Martin Larralde est né à « Plumaienea » le 7 janvier 1782, fils de Guillaume Larralde de « Bordaxuria » et de Marie Ithurbide de « Plumaienea ». Dès la mort de sa mère il s’opposa à son père lui réclamant sa part d’héritage, la part de la maison de sa mère qui lui revenait.

 

Le débat  entre le père et le fils s’envenima rapidement. Le père donna une partie d’un champ à travailler à Jean Ospital de « Kasalarenborda » et alors que celui-ci y ramassait le foin, il reçut une balle dans l’épaule, tirée, comme le démontrera le procès, par le fils aîné de Plumai, le 28 juin 1815, jour de la St Jean Baptiste.

 

Le 4 juillet 1815, les gendarmes d’Hasparren arrêtèrent Martin Larralde, l’amenèrent à Bayonne ; il fut jugé à Pau le 28 novembre et condamné aux galères à perpétuité par 7 jurés contre 5. Il fut amené aux galères de Rochefort, le 5 août 1816, à 35 ans et y mourut le 19 décembre 1829, à 40 ans.

L’auteur de pièces de théâtre, Piarres Larzabal, fit de cette terrible histoire, le sujet de sa pièce : « Bordaxuri ». Cette pièce n’a pas grand-chose à voir avec la véritable histoire. Il y expose, entre autres dissimilitudes,  la volonté du fils de tuer son père. Mais la présentation de cette pièce dans de nombreux théâtres d’Euskal Herri, a largement fait connaître l’histoire de l’infortuné fils de « Plumaienea ».

 

N’acceptant pas qu’un voisin ramasse de l’herbe sur une terre qui lui appartenait, bien que ce dernier le fit sur demande du père, il retira l’herbe coupée pour l’emporter dans la grange de « Plumaienea » et lorsqu’il vit Jean Ospital se la réapproprier, il lui tira dessus.

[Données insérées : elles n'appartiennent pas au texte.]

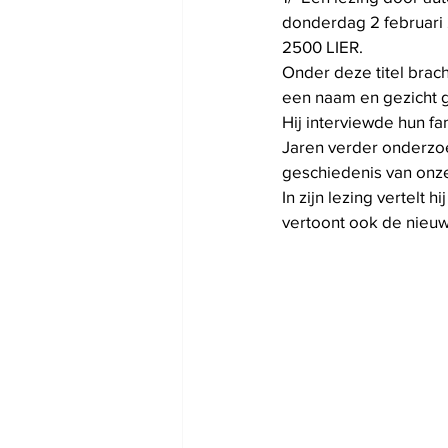
donderdag 2 februari 
2500 LIER.
Onder deze titel brach
een naam en gezicht g
Hij interviewde hun fa
Jaren verder onderzoe
geschiedenis van onze
In zijn lezing vertelt
vertoont ook de nieuw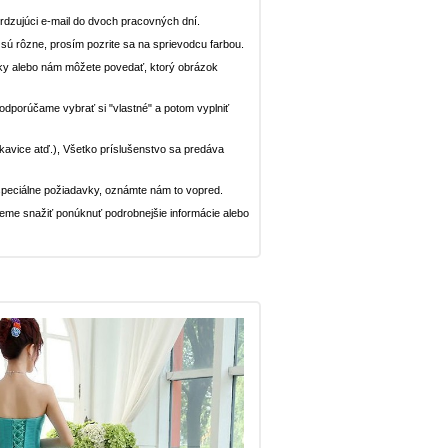
dzujúci e-mail do dvoch pracovných dní.
n sú rôzne, prosím pozrite sa na sprievodcu farbou.
ávky alebo nám môžete povedať, ktorý obrázok
, odporúčame vybrať si "vlastné" a potom vyplniť
rukavice atď.), Všetko príslušenstvo sa predáva
peciálne požiadavky, oznámte nám to vopred.
deme snažiť ponúknuť podrobnejšie informácie alebo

Des 12 jurés, 9 étaient des propriétaires, un maire, un avocat et un rentier. La plupart des voisins de « Plumaienea », du quartier Elizaberri d’Hasparren, furent témoins et il est écrit, en français, que leurs témoignages relatent mot pour mot ce qu’ils ont dit, bien qu’ils ne sachent ni lire, ni écrire et encore moins parler français. Au procès c’est un interprète souletin qui fut le traducteur de Martin Larralde et des témoins.

 

Lorsqu’il était prisonnier, Martin Larralde a écrit quelques « bertsu ». Il y a 11 ou 12 « bertsu », mais 11 connus, très durs mais aussi émouvants et superbement composés, malgré une petite erreur dans le 2e, le mot « gabe » étant écrit 2 fois.

Ces « bertsu » sont encore fréquemment chantés à Elizaberri . La plupart des gens pensent que  « Martin Larralde Plumai » fut plus une victime des événements qu’un véritable coupable. Cette histoire est la leur et à l’écoute de cette chanson c’est un sentiment d’injustice qui prévaut.

 

Le fait de publier ce procès ici n’a d’autre prétention que de rendre publics, de vieux documents qui dormaient dans les archives à Pau. C’est notre histoire ; elle s’est déroulée dans notre quartier d’Elizaberri, et même si l’histoire en soi n’est pas d’une importance fondamentale pour l’histoire, les « bertsu » eux le sont.